To those that have tried either pad, please place your recommendation and advice. Thanks!


----------



## gb21914 (Apr 7, 2011)

I believe that I have read that the Hawk HPS pads last a little longer.


----------



## OddJobb (Nov 6, 2004)

Go with EBC Red Stuffs, not Green for a 1.8t Passat. EBC Greens are not EBC's performance pads. I had them and I'd rate them no better than OEM replacements.


----------



## c0r3y.af (Oct 8, 2009)

I wouldn't compare Green Stuff with HPS. I agree with the above post. Give Red Stuff a try. It's a killer pad with great bite and stopping power. I had them on my MK4 and now my A4 and I have zero complaints.


----------



## Bx V-dubber (Dec 17, 2010)

x2. ebc red stuff and slotted rotors, still going strong after 3 years with barely any sign of wear.


----------



## DocWalt (Sep 6, 2012)

My experience with HPS pads was horrible. Stay far away.


----------



## xtremevdub (Jun 26, 2004)

OddJobb said:


> Go with EBC Red Stuffs, not Green for a 1.8t Passat. EBC Greens are not EBC's performance pads. I had them and I'd rate them no better than OEM replacements.


 I never tried the Reds but the Green SUCK.. I rate them worst than OEM.


----------



## c0r3y.af (Oct 8, 2009)

xtremevdub said:


> I never tried the Reds but the Green SUCK.. I rate them worst than OEM.


I disagree with this personally. I actually really liked the Greens for the price.
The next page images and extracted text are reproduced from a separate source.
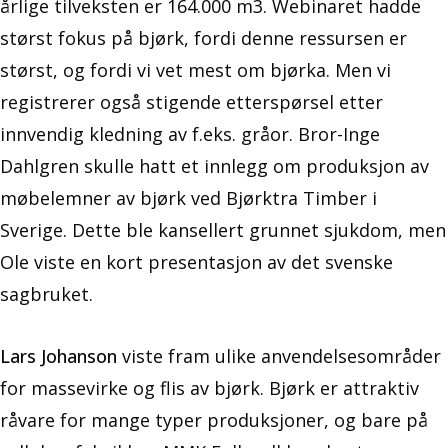
årlige tilveksten er 164.000 m3. Webinaret hadde
størst fokus på bjørk, fordi denne ressursen er
størst, og fordi vi vet mest om bjørka. Men vi
registrerer også stigende etterspørsel etter
innvendig kledning av f.eks. gråor. Bror-Inge
Dahlgren skulle hatt et innlegg om produksjon av
møbelemner av bjørk ved Bjørktra Timber i
Sverige. Dette ble kansellert grunnet sjukdom, men
Ole viste en kort presentasjon av det svenske
sagbruket.
Lars Johanson
viste fram ulike anvendelsesområder
for massevirke og flis av bjørk. Bjørk er attraktiv
råvare for mange typer produksjoner, og bare på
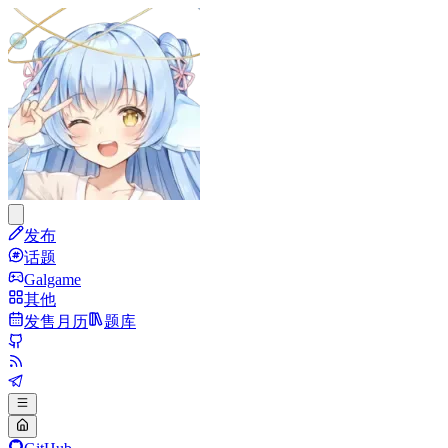
发布
话题
Galgame
其他
发售月历
题库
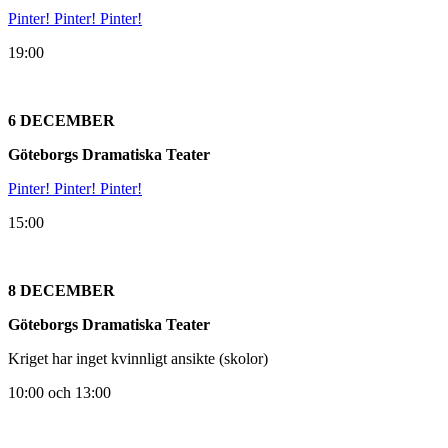
Pinter! Pinter! Pinter!
19:00
6 DECEMBER
Göteborgs Dramatiska Teater
Pinter! Pinter! Pinter!
15:00
8 DECEMBER
Göteborgs Dramatiska Teater
Kriget har inget kvinnligt ansikte (skolor)
10:00 och 13:00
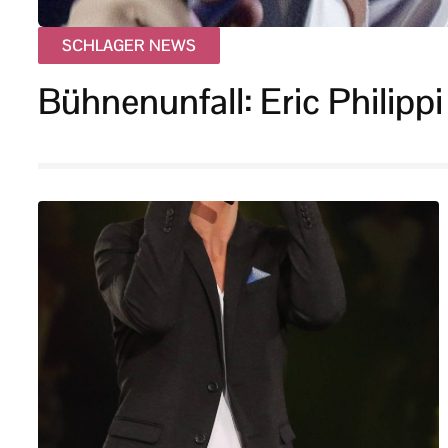
SCHLAGER NEWS
Bühnenunfall: Eric Philip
Keep in mind they're meant to me a mild OEM replacement pad so they're not meant to be a huge improvement, but I certainly wouldn't say that they're worse than stock.


----------



## gb21914 (Apr 7, 2011)

I recently installed the reds along with new sport rotors. They squealed like crazy at first but they are normal now. No complaints, and the grip is just awesome. :thumbup:


----------